Składniki: 1 kg czerwonych porzeczek, umytych, przebranych, bez gałązek, 300g cukru, ew. trochę soku z cytryny, wyparzone słoiki
Porzeczki umieścić w rondlu z ok. 50ml wody, gotować 8 minut na średnim ogniu. Zdjąć z ognia, rozgnieść owoce łyżką/rozdrabniaczem. Przecedzić i przetrzeć przez drobne sitko. Umieścić ponownie w rondlu, wraz z cukrem, zamieszać, zagotować, gotować ok. 20-30 minut na niewielkim ogniu. Pod koniec gotowania można dać odrobinę soku z cytryny.
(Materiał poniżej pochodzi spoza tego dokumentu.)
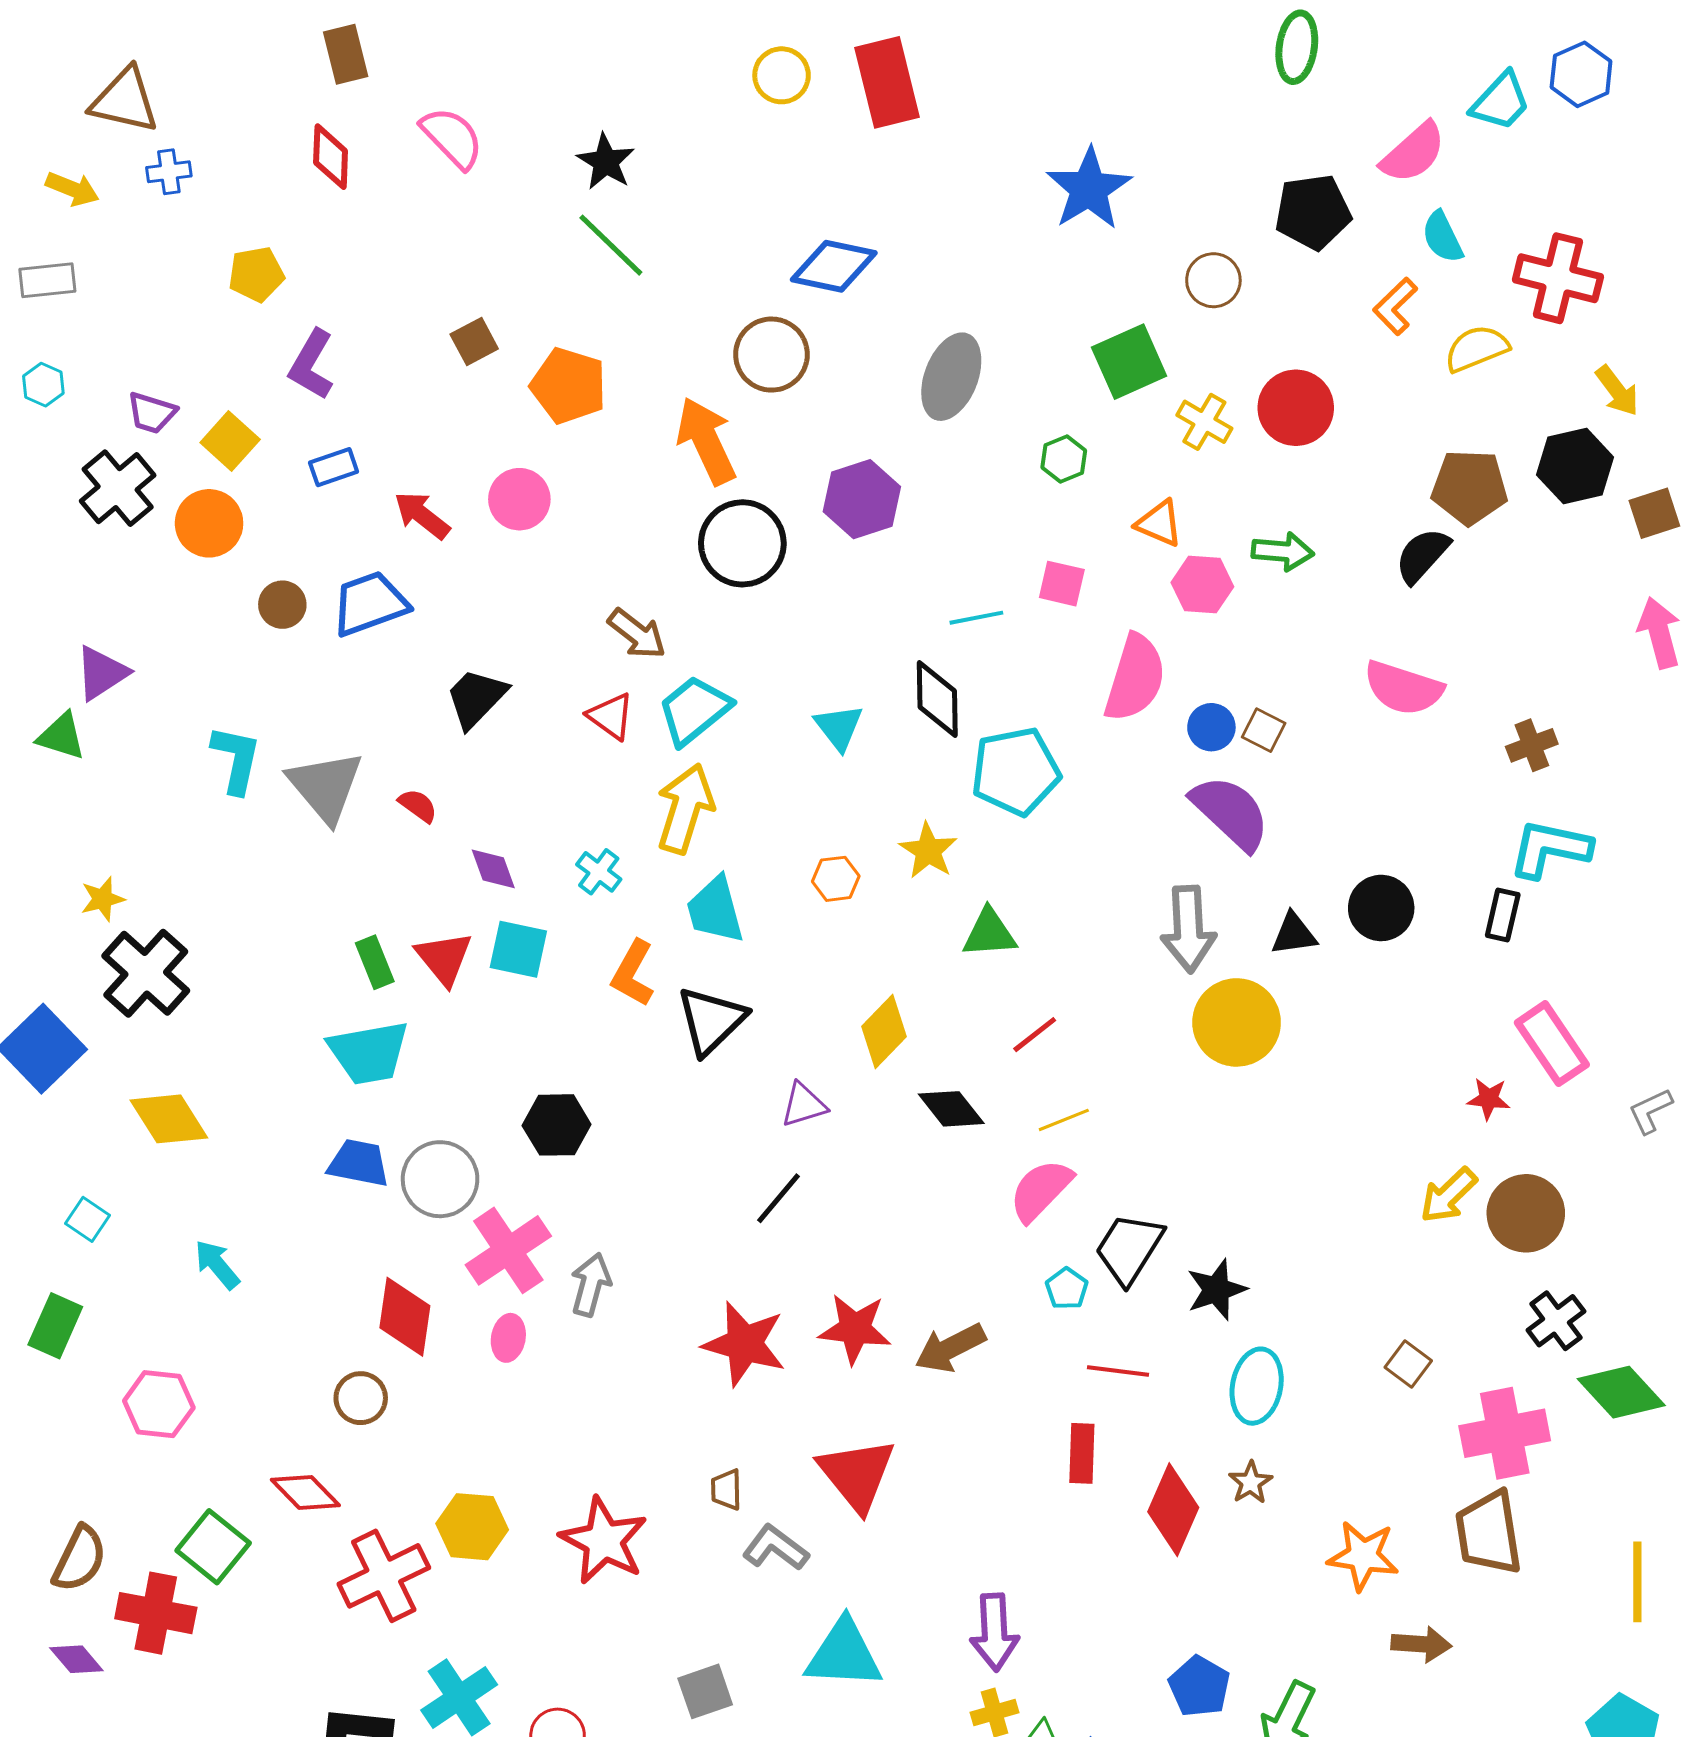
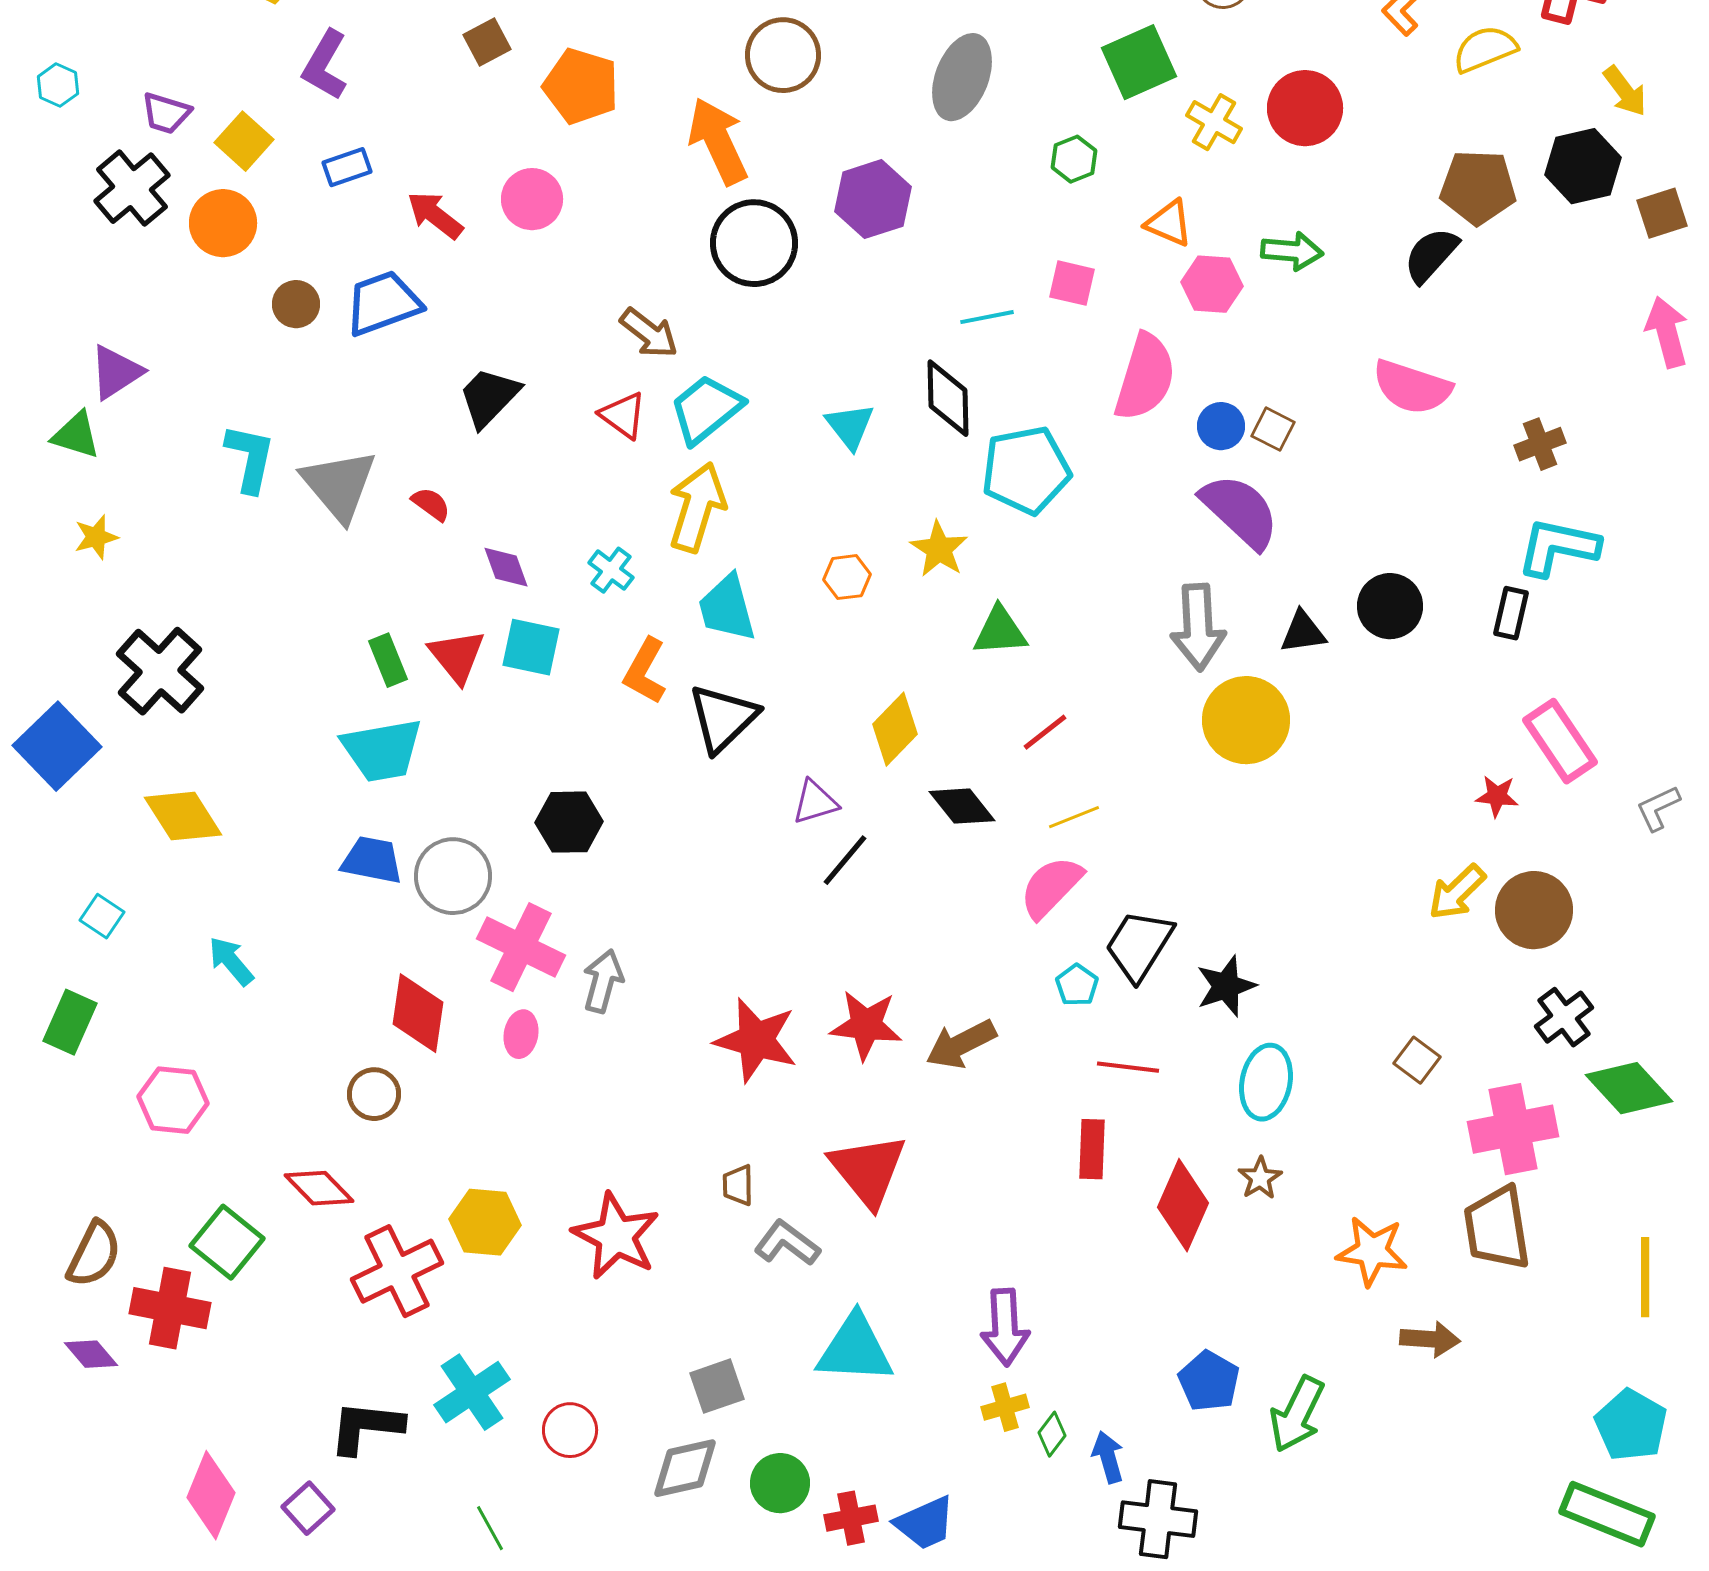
yellow star: (103, 899) -> (96, 537), moved
black line: (779, 1198) -> (845, 860), moved
pink cross: (508, 1250) -> (521, 947), turned -30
Zdjąć z kuchenki, ew. odszumować i przelewać do gorących, wyparzonych słoików (u mnie także denka przetarte od wewnątrz alkoholem). Pasteryzować 10 minut.
Wspomniałam o glazurze; wykorzystałam galaretkę do udekorowania tarty z czerwonych porzeczek, zamiast dżemu morelowego (z racji konsystencji już go nie podgrzewałam). Tak, jestem nudna: to kolejny wariant rustykalnej tarty Bajaderki.